At its heart, Bayesian inference is the process of updating our belief about a set of latent variables $z$ after observing some data $x$. We represent this via Bayes' Theorem: $P(z|x) = \frac{P(x|z)P(z)}{P(x)}$. In the context of generative modeling, we want to find the posterior $P(z|x)$, which tells us which latent codes $z$ are most likely to have generated the observed image or signal $x$. However, for complex neural networks, the evidence $P(x) = \\∈t P(x|z)P(z) dz$ is an intractable integral, as it requires summing over all possible configurations of the latent space, making direct computation impossible.
To bypass this intractability, Variational Autoencoders (VAEs) treat inference as an optimization problem. Instead of computing the true posterior $P(z|x)$, we introduce a variational distribution $q_{\phi}(z|x)$, parameterized by an encoder network with weights $\phi$. Our goal is to make $q_{\phi}(z|x)$ as close as possible to the true $P(z|x)$. we measure this similarity using the Kullback-Leibler (KL) Divergence: $D_{KL}(q_{\phi}(z|x) || P(z|x))$. Minimizing this divergence is equivalent to maximizing the likelihood of the data, but since the true posterior is unknown, we need a proxy objective.

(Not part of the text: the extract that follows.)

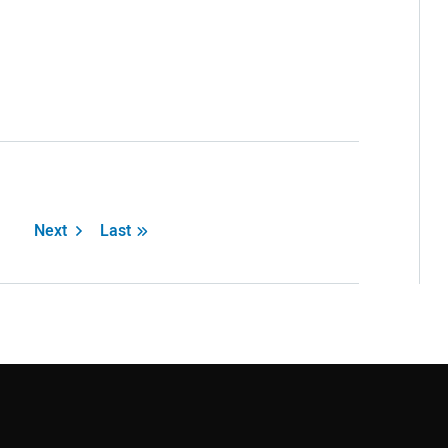
Next
Last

This proxy is the Evidence Lower Bound, or ELBO. By applying Jensen's Inequality to the log-likelihood of the data, we derive: $\log P(x) \\≥ E_{q_{\phi}(z|x)}[\log P_{\theta}(x|z)] - D_{KL}(q_{\phi}(z|x) || P(z))$. The ELBO consists of two competing terms: the reconstruction term, which ensures the decoder $P_{\theta}(x|z)$ can reconstruct $x$ from $z$, and the regularization term, which forces the approximate posterior to stay close to a prior distribution $P(z)$, typically a standard Gaussian $\mathcal{N}(0, I)$.

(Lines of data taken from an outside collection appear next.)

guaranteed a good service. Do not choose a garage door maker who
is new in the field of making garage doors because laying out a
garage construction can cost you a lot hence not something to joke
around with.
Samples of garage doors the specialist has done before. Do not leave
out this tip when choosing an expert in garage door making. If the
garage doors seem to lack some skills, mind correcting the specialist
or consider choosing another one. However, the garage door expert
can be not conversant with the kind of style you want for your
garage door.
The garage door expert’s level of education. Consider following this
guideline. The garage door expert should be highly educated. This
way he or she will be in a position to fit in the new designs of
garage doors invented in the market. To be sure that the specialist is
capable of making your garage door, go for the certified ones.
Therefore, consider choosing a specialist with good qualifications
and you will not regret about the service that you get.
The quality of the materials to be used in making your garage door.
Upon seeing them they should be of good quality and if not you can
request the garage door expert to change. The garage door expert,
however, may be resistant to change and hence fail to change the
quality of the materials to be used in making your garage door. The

Let's examine the tension between these two terms. The reconstruction term $E_{q_{\phi}(z|x)}[\log P_{\theta}(x|z)]$ encourages the model to assign each input $x$ to a unique, highly specific point in the latent space to minimize error. Conversely, the KL term $D_{KL}(q_{\phi}(z|x) || P(z))$ acts as a 'spring,' pulling the distribution toward the center of the latent space. Without the KL term, the VAE would collapse into a standard autoencoder, resulting in a fragmented latent space where interpolating between points yields gibberish.
A critical technical challenge arises when we try to compute the gradient of the ELBO with respect to the encoder parameters $\phi$. Because the expectation involves sampling $z$ from $q_{\phi}(z|x)$, we cannot backpropagate through the stochastic sampling process. To solve this, we use the Reparameterization Trick. We express $z$ as a deterministic function of the parameters and an auxiliary noise variable $\epsilon \sim \mathcal{N}(0, I)$: $z = \mu_{\phi}(x) + \sigma_{\phi}(x) \odot \epsilon$. This shifts the randomness to an external input, allowing gradients to flow through $\mu$ and $\sigma$.
In summary, the VAE transforms a Bayesian inference problem into a differentiable optimization task. By maximizing the ELBO, we simultaneously learn a generative model $P_{\theta}$ and an approximate inference model $q_{\phi}$. The resulting latent space is continuous and structured, allowing us to generate new, synthetic data by sampling $z \sim P(z)$ and passing it through the decoder. This framework provides the foundational logic for modern diffusion models and other advanced latent variable architectures.